I have begged and pleaded for her to have me back but now the shock has worn off i know this wont happen. 

i know we can end up as friends and this is what i want for the sake of our children but the hurt i have will remain for a while. i know it will pass in time but i cannot see past today at the moment.

I'm not going to slag her off on here and call her names, i have to accept this is it but it hurts!

A x


----------



## MisterRitter (Sep 1, 2012)

Sorry to hear you are going through this. I know how much it can hurt.

I have a similar story but with its own issues, with a key difference being my separation started in august. For me, time has made it better because I have done a lot of work trying to figure out what happened. They say time heals all wounds, but I don't think that is necessarily true. It can be true but might not happen without thought and reflection.

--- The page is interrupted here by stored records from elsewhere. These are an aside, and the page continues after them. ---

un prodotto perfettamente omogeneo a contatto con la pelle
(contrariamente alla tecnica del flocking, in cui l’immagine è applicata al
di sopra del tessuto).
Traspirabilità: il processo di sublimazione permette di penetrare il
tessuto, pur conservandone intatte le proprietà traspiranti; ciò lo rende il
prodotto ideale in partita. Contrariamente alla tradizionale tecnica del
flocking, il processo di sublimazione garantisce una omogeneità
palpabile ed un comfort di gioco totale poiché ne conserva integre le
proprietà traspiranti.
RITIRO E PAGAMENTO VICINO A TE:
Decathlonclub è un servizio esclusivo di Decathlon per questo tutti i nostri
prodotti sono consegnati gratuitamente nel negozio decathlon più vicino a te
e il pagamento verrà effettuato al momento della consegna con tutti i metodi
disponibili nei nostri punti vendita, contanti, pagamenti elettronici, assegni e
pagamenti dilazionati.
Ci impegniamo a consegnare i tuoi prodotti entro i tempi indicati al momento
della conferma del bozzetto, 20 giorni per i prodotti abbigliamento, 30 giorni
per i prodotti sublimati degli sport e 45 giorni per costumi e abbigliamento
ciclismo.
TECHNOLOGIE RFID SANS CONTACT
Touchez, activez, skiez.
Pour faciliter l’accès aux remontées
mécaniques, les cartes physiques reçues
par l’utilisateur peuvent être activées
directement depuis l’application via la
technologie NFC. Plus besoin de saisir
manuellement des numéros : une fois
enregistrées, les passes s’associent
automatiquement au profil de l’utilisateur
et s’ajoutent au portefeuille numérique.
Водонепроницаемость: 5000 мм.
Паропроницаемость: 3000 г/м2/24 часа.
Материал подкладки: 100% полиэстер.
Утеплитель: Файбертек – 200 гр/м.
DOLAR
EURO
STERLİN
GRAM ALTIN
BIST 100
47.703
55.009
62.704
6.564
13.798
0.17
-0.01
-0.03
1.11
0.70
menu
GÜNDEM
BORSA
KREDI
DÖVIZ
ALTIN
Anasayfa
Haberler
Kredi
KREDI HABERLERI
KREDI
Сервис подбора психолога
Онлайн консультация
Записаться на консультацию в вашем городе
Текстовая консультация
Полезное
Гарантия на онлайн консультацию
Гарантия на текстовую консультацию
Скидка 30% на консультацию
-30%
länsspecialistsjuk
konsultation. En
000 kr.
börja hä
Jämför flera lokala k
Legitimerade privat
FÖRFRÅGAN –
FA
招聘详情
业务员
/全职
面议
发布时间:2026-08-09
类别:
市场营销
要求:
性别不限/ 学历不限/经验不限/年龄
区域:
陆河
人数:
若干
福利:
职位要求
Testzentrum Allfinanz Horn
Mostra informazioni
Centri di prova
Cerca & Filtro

Good luck to you, I hope it gets better.


----------



## DDGresham1 (Dec 15, 2012)

I have gone through something very similar, especially where the "connection" in the bedroom is concerned. I was taught to look at women as objects and not as people and though I loved my wife, in the bedroom, I didn't show it very often. I am really too old to start a family and not certain that I would want to. I also agree that a person may not ever "get over it." I will try and use the understanding that I have now to live life as a better person. My wife wants to remain friends and I am probably lucky to have that. I think the key is to come to grips with reality and move on. I will keep in touch with her though as I care about her and neither of us has that many close friends.


----------